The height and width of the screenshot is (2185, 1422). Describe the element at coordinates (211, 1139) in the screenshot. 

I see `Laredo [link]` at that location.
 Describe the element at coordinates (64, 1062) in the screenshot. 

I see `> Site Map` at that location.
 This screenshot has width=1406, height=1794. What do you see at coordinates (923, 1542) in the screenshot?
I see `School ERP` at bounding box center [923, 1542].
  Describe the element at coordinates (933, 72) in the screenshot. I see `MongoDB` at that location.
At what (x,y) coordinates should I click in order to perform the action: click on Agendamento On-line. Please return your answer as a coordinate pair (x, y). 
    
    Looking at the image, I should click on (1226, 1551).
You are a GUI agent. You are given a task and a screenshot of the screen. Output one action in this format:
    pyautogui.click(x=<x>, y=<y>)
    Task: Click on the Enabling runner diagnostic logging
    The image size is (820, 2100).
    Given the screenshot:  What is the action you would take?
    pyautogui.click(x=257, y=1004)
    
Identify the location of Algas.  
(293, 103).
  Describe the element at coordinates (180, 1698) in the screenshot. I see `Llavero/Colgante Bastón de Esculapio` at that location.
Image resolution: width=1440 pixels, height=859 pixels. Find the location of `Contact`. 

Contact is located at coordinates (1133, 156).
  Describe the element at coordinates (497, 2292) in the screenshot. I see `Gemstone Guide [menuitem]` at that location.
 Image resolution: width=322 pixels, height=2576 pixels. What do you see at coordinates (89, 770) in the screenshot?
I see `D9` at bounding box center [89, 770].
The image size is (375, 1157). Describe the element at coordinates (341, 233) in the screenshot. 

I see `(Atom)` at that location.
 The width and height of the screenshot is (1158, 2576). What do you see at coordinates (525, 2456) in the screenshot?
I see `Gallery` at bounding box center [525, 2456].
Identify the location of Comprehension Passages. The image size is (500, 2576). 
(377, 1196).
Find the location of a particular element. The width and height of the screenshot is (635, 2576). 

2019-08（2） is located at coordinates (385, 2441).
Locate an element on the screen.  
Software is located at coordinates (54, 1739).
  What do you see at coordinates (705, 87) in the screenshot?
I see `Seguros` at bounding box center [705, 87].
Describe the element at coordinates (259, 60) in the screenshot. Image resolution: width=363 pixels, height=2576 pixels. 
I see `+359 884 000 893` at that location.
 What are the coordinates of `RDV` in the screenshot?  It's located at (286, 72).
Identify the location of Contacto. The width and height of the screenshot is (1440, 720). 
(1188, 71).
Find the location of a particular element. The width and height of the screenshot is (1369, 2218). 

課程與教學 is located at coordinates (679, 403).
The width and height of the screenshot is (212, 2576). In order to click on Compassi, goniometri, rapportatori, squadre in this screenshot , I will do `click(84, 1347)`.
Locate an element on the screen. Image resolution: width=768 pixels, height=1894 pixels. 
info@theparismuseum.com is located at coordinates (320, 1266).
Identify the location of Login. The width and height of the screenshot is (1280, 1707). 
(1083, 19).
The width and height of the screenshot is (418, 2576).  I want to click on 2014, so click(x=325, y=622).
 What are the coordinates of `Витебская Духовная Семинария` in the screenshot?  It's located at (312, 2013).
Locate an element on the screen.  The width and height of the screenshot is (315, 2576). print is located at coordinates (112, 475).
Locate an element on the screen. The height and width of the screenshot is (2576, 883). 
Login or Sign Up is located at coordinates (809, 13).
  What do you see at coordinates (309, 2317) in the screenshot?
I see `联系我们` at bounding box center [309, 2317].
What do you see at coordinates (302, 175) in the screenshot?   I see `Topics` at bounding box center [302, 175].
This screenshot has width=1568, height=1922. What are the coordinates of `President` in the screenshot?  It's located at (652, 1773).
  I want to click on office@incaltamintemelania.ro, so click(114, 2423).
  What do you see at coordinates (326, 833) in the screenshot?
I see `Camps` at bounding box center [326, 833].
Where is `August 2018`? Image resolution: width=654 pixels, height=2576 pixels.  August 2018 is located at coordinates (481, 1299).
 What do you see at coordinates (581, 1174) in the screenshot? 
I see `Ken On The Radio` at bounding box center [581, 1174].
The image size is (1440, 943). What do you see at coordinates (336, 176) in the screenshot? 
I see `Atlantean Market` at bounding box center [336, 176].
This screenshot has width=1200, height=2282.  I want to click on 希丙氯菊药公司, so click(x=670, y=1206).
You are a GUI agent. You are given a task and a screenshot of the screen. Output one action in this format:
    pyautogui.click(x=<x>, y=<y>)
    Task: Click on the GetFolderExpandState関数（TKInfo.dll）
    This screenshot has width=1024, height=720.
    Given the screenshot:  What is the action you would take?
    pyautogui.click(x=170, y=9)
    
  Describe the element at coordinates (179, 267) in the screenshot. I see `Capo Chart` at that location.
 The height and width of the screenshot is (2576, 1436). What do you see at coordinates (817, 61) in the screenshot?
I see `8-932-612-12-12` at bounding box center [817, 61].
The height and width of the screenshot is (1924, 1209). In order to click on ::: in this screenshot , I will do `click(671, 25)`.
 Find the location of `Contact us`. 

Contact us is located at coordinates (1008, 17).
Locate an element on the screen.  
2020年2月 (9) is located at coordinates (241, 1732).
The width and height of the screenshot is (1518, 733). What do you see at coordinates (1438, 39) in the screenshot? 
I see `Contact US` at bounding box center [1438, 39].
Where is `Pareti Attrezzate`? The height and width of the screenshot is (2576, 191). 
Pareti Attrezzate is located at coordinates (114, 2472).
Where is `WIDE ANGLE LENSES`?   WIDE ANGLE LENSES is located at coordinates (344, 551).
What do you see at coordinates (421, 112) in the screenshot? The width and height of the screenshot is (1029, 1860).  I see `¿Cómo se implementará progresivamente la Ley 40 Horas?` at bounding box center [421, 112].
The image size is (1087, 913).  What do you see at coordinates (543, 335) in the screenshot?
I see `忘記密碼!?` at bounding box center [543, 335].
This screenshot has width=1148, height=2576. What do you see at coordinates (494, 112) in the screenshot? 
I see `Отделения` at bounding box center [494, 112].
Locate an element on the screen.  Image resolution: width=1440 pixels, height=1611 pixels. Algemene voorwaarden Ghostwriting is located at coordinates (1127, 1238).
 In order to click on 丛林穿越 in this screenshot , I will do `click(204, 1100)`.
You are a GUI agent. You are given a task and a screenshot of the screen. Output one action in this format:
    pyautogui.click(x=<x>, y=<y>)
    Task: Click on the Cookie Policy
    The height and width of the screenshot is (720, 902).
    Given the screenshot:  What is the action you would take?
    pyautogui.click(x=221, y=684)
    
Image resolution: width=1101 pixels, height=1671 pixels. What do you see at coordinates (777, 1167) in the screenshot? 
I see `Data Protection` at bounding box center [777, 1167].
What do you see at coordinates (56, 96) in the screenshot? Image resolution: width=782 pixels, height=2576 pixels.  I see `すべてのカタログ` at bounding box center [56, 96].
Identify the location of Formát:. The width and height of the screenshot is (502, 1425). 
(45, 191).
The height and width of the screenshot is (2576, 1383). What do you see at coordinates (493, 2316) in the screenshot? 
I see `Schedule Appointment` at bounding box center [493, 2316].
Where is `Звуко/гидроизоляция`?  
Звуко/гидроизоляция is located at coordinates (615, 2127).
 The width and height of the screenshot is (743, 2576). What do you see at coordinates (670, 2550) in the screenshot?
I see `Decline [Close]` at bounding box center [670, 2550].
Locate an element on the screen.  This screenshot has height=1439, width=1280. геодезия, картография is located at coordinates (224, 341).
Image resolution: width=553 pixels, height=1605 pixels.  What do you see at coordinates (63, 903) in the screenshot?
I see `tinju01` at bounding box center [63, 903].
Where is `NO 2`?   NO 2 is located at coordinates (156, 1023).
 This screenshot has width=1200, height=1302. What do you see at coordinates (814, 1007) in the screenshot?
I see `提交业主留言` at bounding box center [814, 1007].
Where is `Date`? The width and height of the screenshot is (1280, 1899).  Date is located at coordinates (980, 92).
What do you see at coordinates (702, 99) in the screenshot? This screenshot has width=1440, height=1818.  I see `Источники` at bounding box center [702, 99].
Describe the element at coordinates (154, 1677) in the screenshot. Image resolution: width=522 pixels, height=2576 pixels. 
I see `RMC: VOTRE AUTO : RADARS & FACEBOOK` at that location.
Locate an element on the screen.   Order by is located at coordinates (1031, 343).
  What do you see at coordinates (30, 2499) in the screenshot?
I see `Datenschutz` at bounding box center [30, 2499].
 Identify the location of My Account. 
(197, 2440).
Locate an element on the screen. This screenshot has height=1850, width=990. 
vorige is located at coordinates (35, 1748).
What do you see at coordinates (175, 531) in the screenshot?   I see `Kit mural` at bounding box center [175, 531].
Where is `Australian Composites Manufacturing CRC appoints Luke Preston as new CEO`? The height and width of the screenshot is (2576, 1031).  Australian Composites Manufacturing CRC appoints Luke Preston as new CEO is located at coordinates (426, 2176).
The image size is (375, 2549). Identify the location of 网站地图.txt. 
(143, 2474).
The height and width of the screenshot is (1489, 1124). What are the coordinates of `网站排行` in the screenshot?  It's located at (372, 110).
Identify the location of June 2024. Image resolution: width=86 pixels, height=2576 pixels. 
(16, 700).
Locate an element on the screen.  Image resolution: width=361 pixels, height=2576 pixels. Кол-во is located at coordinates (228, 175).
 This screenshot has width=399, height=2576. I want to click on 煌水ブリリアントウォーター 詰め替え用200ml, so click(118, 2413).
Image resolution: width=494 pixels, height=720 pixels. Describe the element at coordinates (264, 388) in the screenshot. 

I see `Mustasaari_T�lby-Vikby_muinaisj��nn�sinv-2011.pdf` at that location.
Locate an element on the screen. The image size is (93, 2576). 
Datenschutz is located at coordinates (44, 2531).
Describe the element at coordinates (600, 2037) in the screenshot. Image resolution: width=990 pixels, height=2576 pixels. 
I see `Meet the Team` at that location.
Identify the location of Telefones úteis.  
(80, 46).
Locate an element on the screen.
::::
Every line above from the line with "is (2576, 191)." to the line with "What do you see at coordinates (421, 112)", both included, must be reproduced exactly, and no other line may appear.

* _Exercise response_:
Where is `Pareti Attrezzate`? The height and width of the screenshot is (2576, 191). 
Pareti Attrezzate is located at coordinates (114, 2472).
Where is `WIDE ANGLE LENSES`?   WIDE ANGLE LENSES is located at coordinates (344, 551).
What do you see at coordinates (421, 112) in the screenshot? The width and height of the screenshot is (1029, 1860).  I see `¿Cómo se implementará progresivamente la Ley 40 Horas?` at bounding box center [421, 112].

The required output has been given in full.